On June 24, 2019, the President issued his Executive Order on Improving Price and Quality Transparency in American Healthcare to Put Patients First. The Executive Order directs regulators to take action to improve healthcare price transparency and to enhance consumer-driven healthcare. The success of consumer-driven healthcare is dependent on patients being able to act as a consumer would – namely, comparing prices and quality before making a decision to purchase. However, patients typically have very limited access to pricing and quality information in the healthcare sector. The Executive Order outlines a number of directives that would improve access to pricing and quality information. The following directives are likely to affect group health plan design and administration:

  • Price and Quality Transparency. The Executive Order directs regulators to propose regulations that would require hospitals to publicly disclose the standard charge for common items and services. The disclosure would need to be written in a consumer-friendly manner that would enable patients to compare the cost of receiving the item or service at various sites of care. The regulators are also directed to require health plans (both individual and group) to take steps to improve enrollee access to pricing and quality information. Many large insurance carriers and administrative services companies have already developed price transparency tools that have quality ranking features. There is no indication at this point whether these tools would need to be modified to comply with the future regulations.

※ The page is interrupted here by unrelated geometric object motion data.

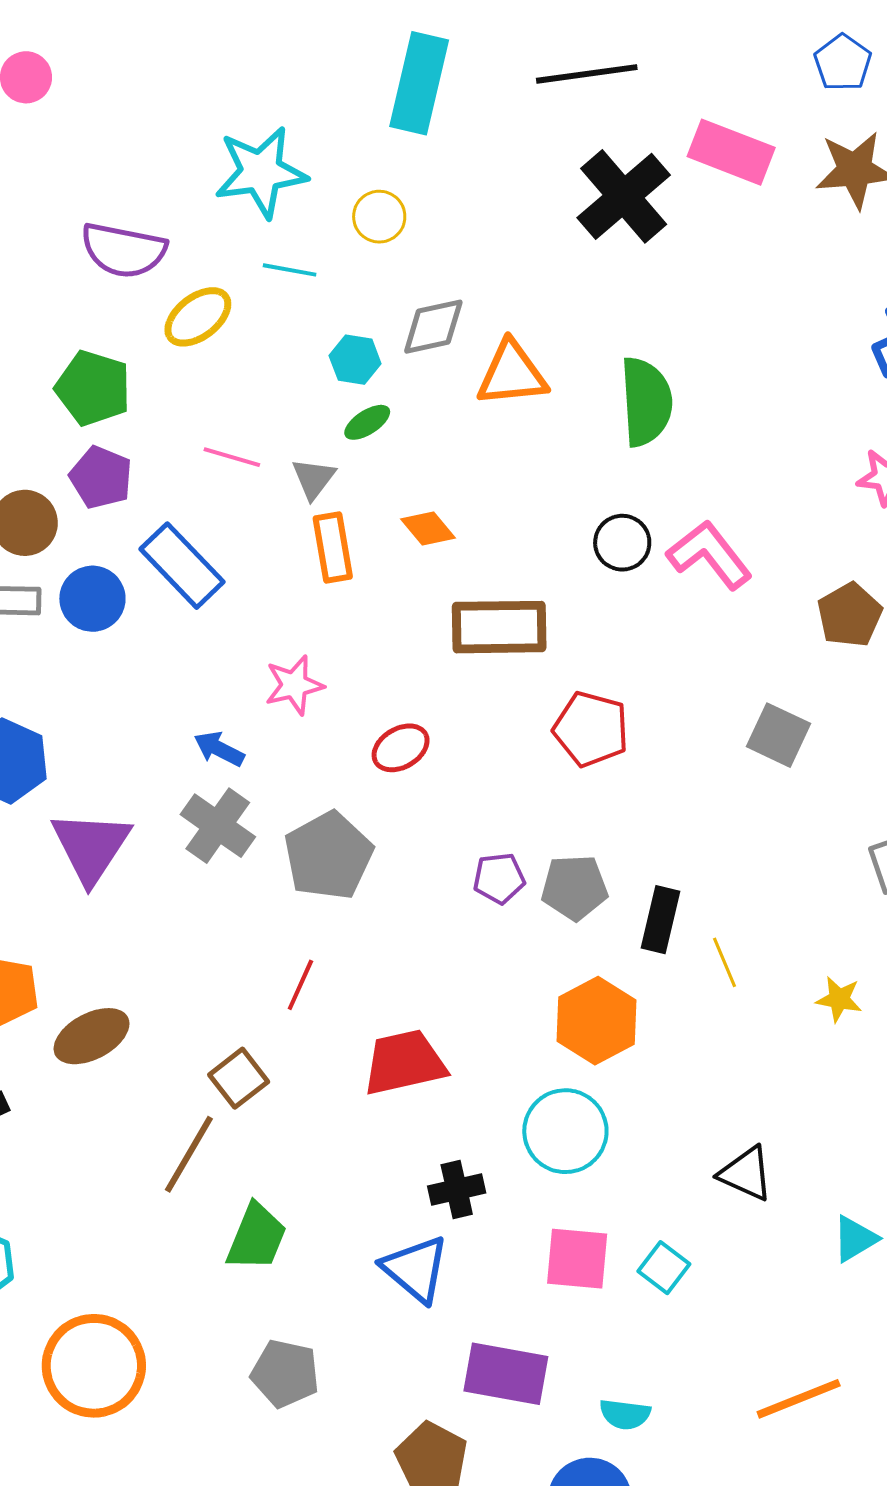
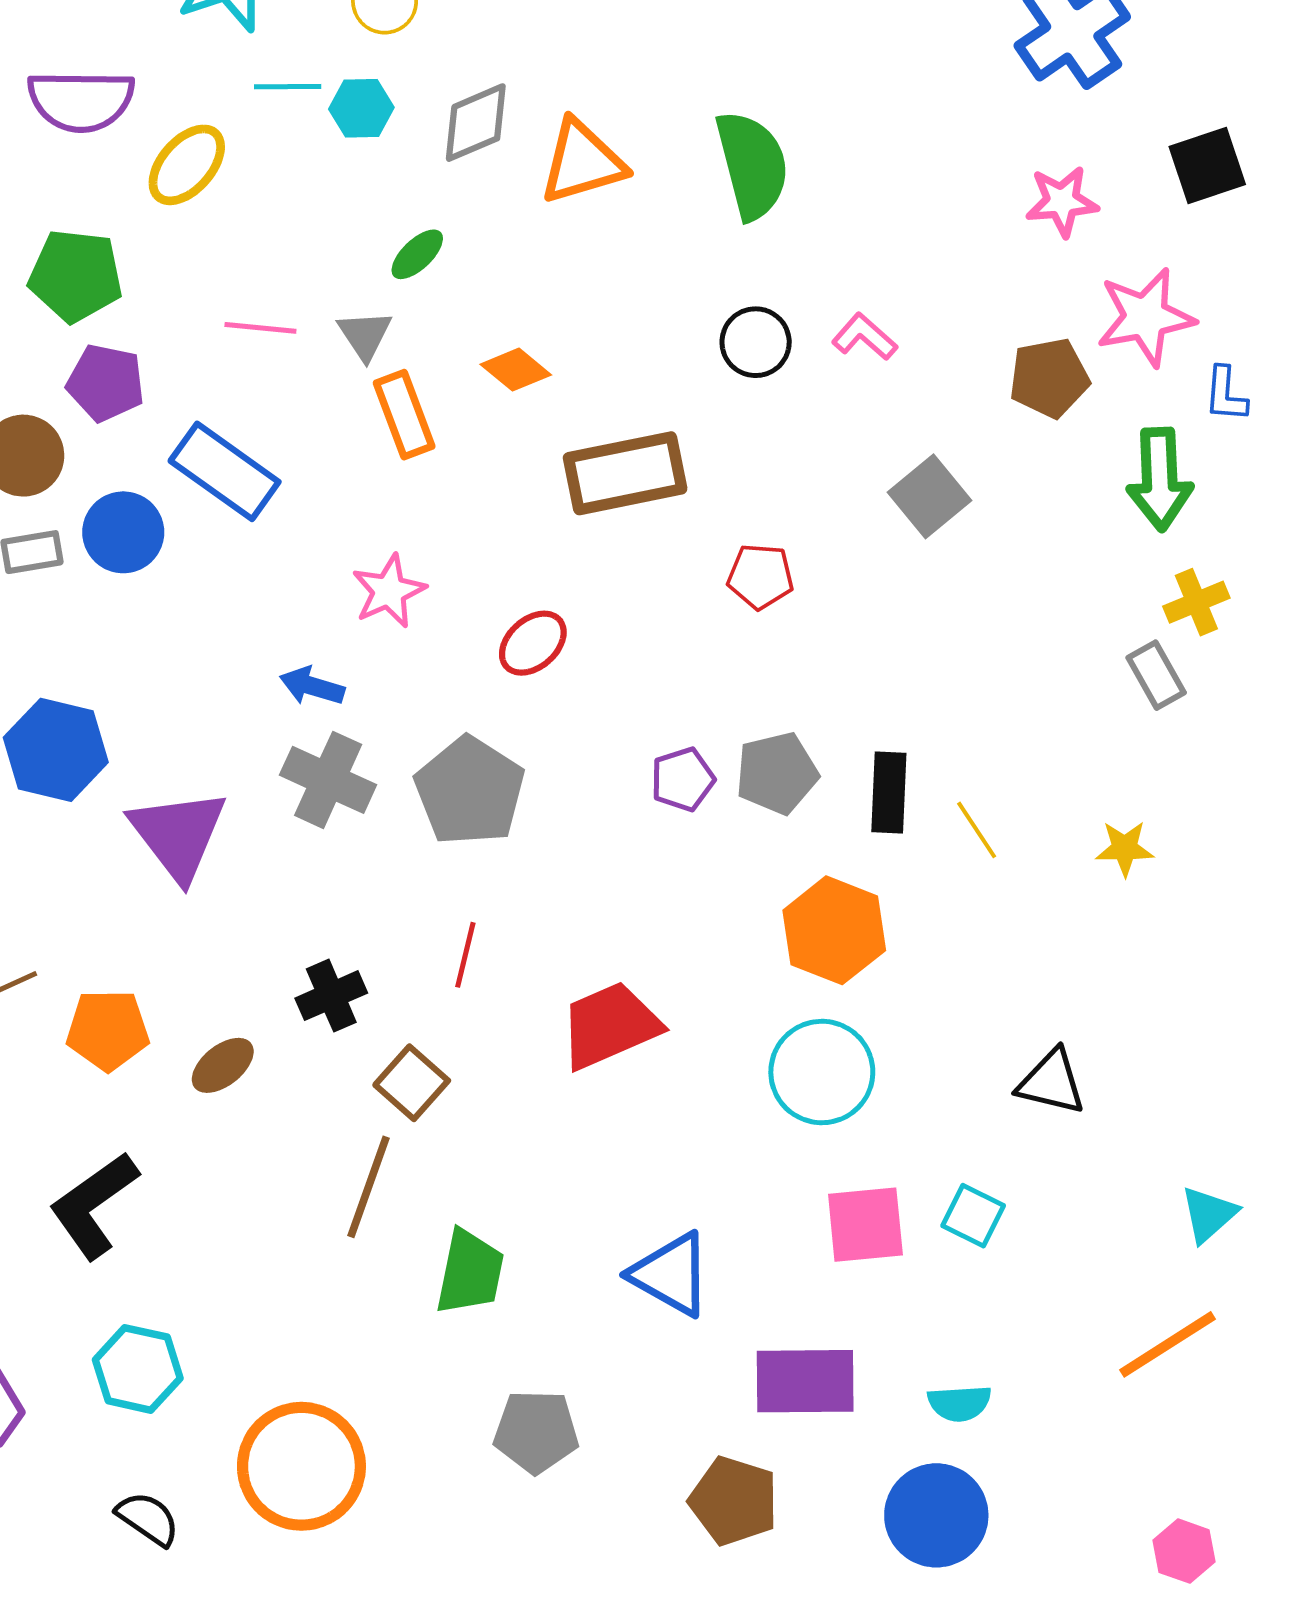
cyan hexagon: (355, 360) -> (361, 108), moved
pink L-shape: (709, 555) -> (865, 337), size x0.6
brown pentagon: (850, 615) -> (1049, 378), turned 30
red pentagon: (591, 729) -> (760, 576), size x0.7
gray square: (778, 735) -> (929, 496), moved, turned 36
brown ellipse: (92, 1036) -> (223, 1065), size x0.7
black cross: (457, 1190) -> (331, 996), moved
cyan triangle: (855, 1239) -> (1209, 1214), moved

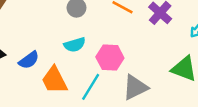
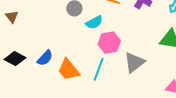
cyan semicircle: (75, 45) -> (94, 22), moved

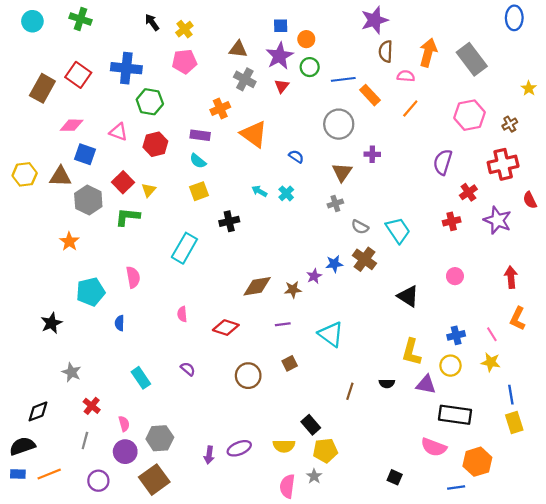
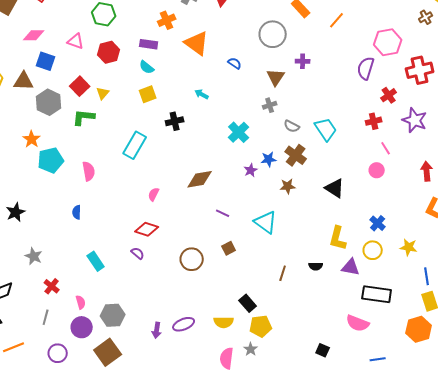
pink hexagon: (470, 115) -> (388, 42), moved
brown cross: (510, 124) -> (426, 17), moved
cyan cross: (286, 193) -> (239, 132), moved, size x1.5
brown star: (293, 290) -> (288, 186), moved
cyan pentagon: (91, 292) -> (51, 160), moved
pink semicircle: (182, 314) -> (154, 194), moved, turned 32
purple line: (283, 324) -> (223, 213), turned 32
red diamond: (226, 328) -> (147, 229), moved
pink line: (492, 334) -> (386, 148), moved
blue cross: (456, 335) -> (378, 223), turned -35
orange hexagon: (477, 462) -> (419, 329), moved

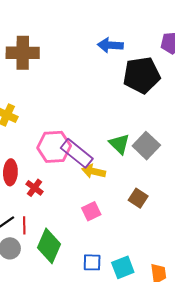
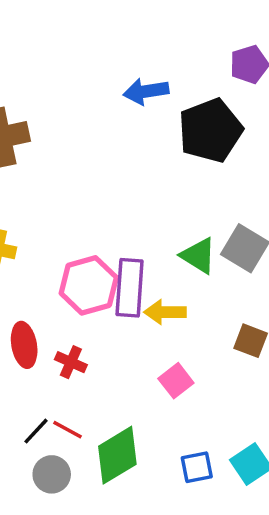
purple rectangle: (77, 153) -> (130, 288), turned 68
red line: (24, 225) -> (67, 430), turned -48
green diamond: (49, 246) -> (117, 455), turned 48

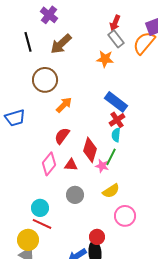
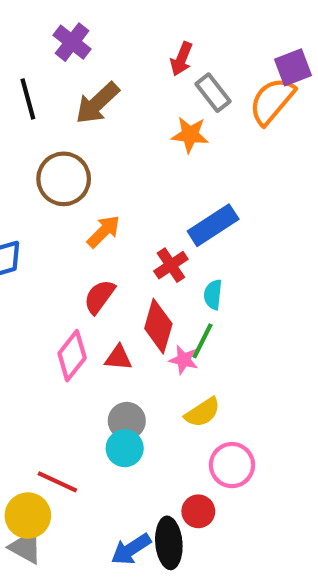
red arrow: (115, 23) -> (181, 59), moved
blue rectangle: (116, 102) -> (213, 225), turned -70
red cross: (117, 120) -> (171, 265), moved
cyan circle: (40, 208) -> (125, 448), moved
red circle: (97, 237) -> (198, 511), moved

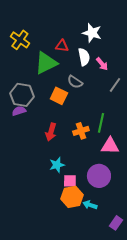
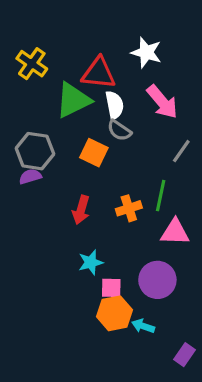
red triangle: (62, 46) -> (99, 73), size x1.6
white semicircle: (84, 57) -> (115, 105), moved
pink arrow: (102, 64) -> (162, 102), size x1.6
gray line: (115, 85) -> (181, 151), moved

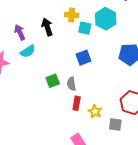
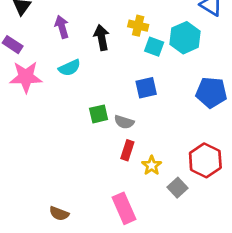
purple arrow: (20, 32) -> (62, 27), moved
gray semicircle: (71, 84) -> (124, 122), turned -72
gray square: (115, 124) -> (177, 188), turned 32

  • Expanded Use of Consumer-Driven Health Plans. The Executive Order also directs regulators to adopt rules to make it easier for individuals to use high-deductible health plans tied to health savings accounts (HSAs). This directive includes a mandate to expand the scope of preventive care that can be covered by a high-deductible health plan before the statutory minimum deductible is reached to include maintenance-related care for chronic conditions. The Executive Order further requests that regulators increase the amount of money that can be carried over to future years under a healthcare flexible spending arrangement, from the current limit of $500.
  • Surprise Billing. The Administration also continues to target surprise billing, which refers to bills that patients unexpectedly receive after they visit in-network healthcare providers. This often occurs when a patient visits an in-network facility and ancillary services are provided by out-of-network providers. For example, a patient could visit an in-network hospital but the anesthesiologist might be out-of-network. In that case, the anesthesiologist might send the patient a bill for the cost of care that is not covered under the health plan. This also occurs in the context of emergency care received at an out-of-network hospital. Although the Affordable Care Act (ACA) requires that point-of-sale cost-sharing be the same for in-network and out-of-network emergency care, the ACA does not prohibit the hospital from later billing the patient for medical costs that exceed the health plan’s reimbursement to the hospital (i.e., balance billing). The Executive Order directs regulators to issue an advance notice of proposed rulemaking that solicits comments on a proposal to address this issue; and the Executive Order directs the Secretary of HHS to submit a report on additional steps the Administration may take to address the issue. The issue of surprise billing has also recently received legislative attention. Ultimately, the solution for surprise billing might necessitate changes to plans’ out-of-network provider reimbursement practices.

The Executive Order itself does not mandate changes, but employers and plan sponsors should anticipate having to make changes in the relatively near future.